Vanuit het oogpunt van chemie is melkzuur een vervalproduct, of glycolyse, van twee stoffen - glycogeen en glucose. Tijdens de glycolyse komt de energie vrij, die zo nodig is voor sporters tijdens de training.
Waar komt de mening over het teveel aan melkzuur in het lichaam vandaan?
Er is een wijdverbreide overtuiging dat melkzuur veel problemen veroorzaakt voor atleten en een echte vijand is, een serieus obstakel voor een succesvolle sportcarrière. Er wordt aangenomen dat als het melkzuurniveau in het lichaam van een atleet hoger is dan normaal, hij hevige pijn en krampen in de spieren ervaart, en zuurstofgebrek kan ook optreden.
Om de juistheid of onwaarheid van een dergelijk stereotype in meer detail te begrijpen, moet men zich eerst tot de biochemie wenden. Formeel is melkzuur een glucosemolecuul dat in tweeën is gesplitst, dat tijdens het splitsen - glycolyse - speciale stoffen vrijgeeft - pyruvaten. Menselijke spieren gebruiken deze stoffen als energiebrandstof, en zonder deze kunnen de spieren gewoon niet samentrekken en ontspannen, wat betekent dat ze volledig niets doen.
Door de verhoogde intensiteit van de glycolyse komt er vooral veel pyruvaat vrij bij inspanning en wordt het teveel aan deze stof uiteindelijk weer omgezet in melkzuur. Daarom leidt intensieve training vaak tot een teveel aan melkzuur in de spieren van sporters. De mening dat melkzuur de kenmerkende pijn veroorzaakt die atleten en bodybuilders gewoonlijk een paar dagen na de training inhaalt, is echter niet bevestigd en wetenschappelijk bewezen. Vijftien jaar zijn verstreken sinds experts de ware oorzaak van spierpijn na de training ontdekten - dit zijn banale microtrauma's van spiervezels die gepaard gaan met een ongewoon hoge belasting.

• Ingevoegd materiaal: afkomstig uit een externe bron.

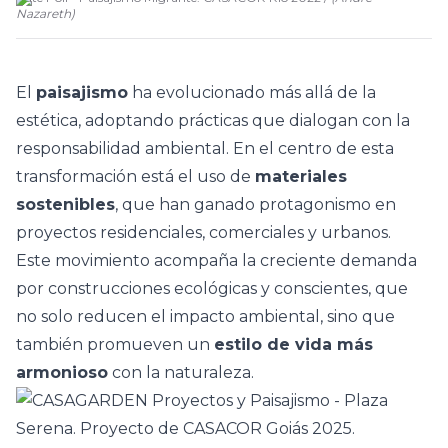
Nazareth
)
El
paisajismo
ha evolucionado más allá de la
estética, adoptando prácticas que dialogan con la
responsabilidad ambiental. En el centro de esta
transformación está el uso de
materiales
sostenibles
, que han ganado protagonismo en
proyectos residenciales, comerciales y urbanos.
Este movimiento acompaña la creciente demanda
por
construcciones ecológicas
y conscientes, que
no solo reducen el impacto ambiental, sino que
también promueven un
estilo de vida más
armonioso
con la naturaleza.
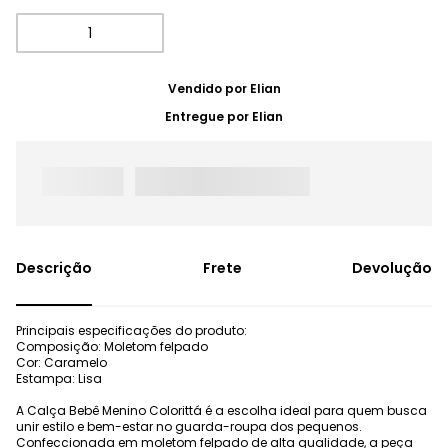
Vendido por
Elian
Entregue por
Elian
Frete
Devolução
Principais especificações do produto:
Composição: Moletom felpado
Cor: Caramelo
Estampa: Lisa
A Calça Bebê Menino Colorittá é a escolha ideal para quem busca
unir estilo e bem-estar no guarda-roupa dos pequenos.
Confeccionada em moletom felpado de alta qualidade, a peça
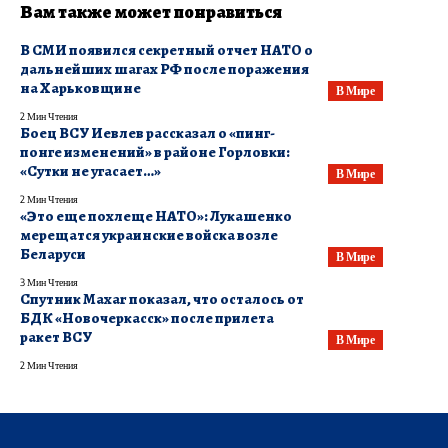
Вам также может понравиться
В СМИ появился секретный отчет НАТО о
дальнейших шагах РФ после поражения
на Харьковщине
В Мире
2 Мин Чтения
Боец ВСУ Иевлев рассказал о «пинг-
понге изменений» в районе Горловки:
«Сутки не угасает…»
В Мире
2 Мин Чтения
«Это еще похлеще НАТО»: Лукашенко
мерещатся украинские войска возле
Беларуси
В Мире
3 Мин Чтения
​Спутник Maxar показал, что осталось от
БДК «Новочеркасск» после прилета
ракет ВСУ
В Мире
2 Мин Чтения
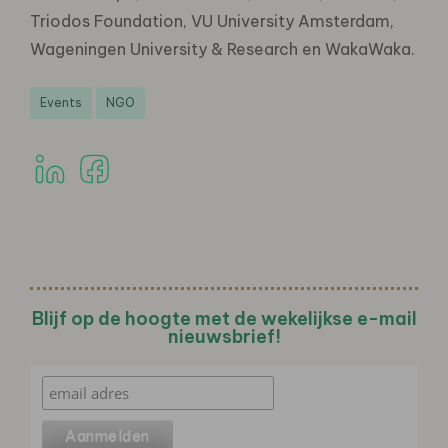
Triodos Foundation, VU University Amsterdam,
Wageningen University & Research en WakaWaka.
Events
NGO
Blijf op de hoogte met de wekelijkse e-mail
nieuwsbrief!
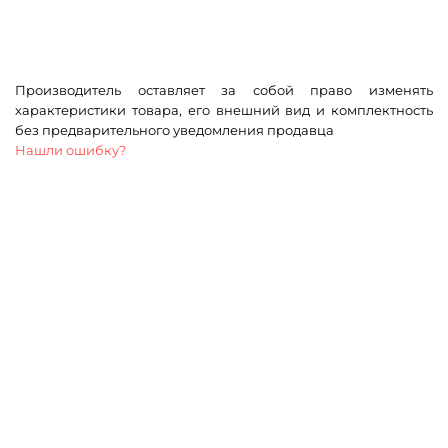
Производитель оставляет за собой право изменять
характеристики товара, его внешний вид и комплектность
без предварительного уведомления продавца
Нашли ошибку?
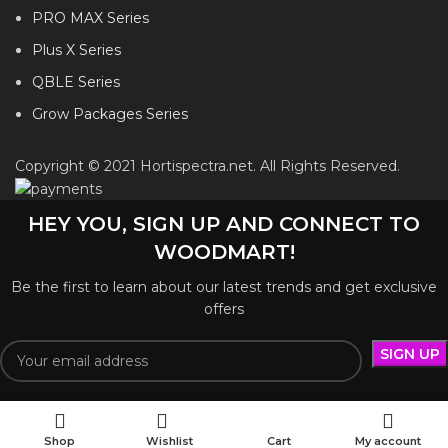
PRO MAX Series
Plus X Series
QBLE Series
Grow Packages Series
Copyright © 2021 Hortispectra.net. All Rights Reserved.
HEY YOU, SIGN UP AND CONNECT TO
WOODMART!
Be the first to learn about our latest trends and get exclusive
offers
Will be used in accordance with our
Privacy Policy
Shop
Wishlist
Cart
My account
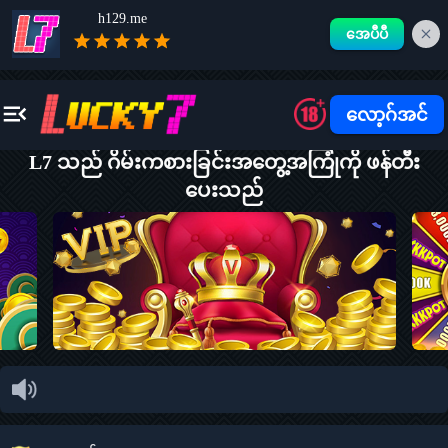
h129.me
အေပီပီ
လော့ဂ်အင်
L7 သည် ဂိမ်းကစားခြင်းအတွေ့အကြုံကို ဖန်တီး
ပေးသည်
IP
အညီ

Waarom heeft het lichaam melkzuur nodig?
Melkzuur is de belangrijkste energiebron voor het hele lichaam. Als de sporttraining een zeer hoge intensiteit heeft, wordt het melkzuur dat wordt geproduceerd in de zogenaamde snelle vezels naar de langzame vezels getransporteerd, waar het vervolgens wordt omgezet in energiebrandstof.
In de spieren van de sporter wordt driekwart van het totale geproduceerde melkzuurvolume verwerkt. Ongeveer een kwart van het melkzuur uit spiervezels wordt door de bloedsomloop naar de lever en de nieren getransporteerd, waar het met succes wordt verwerkt. Dus het wijdverbreide geloof over het zogenaamde "overschot" van melkzuur in het lichaam heeft vandaag geen wetenschappelijke bevestiging.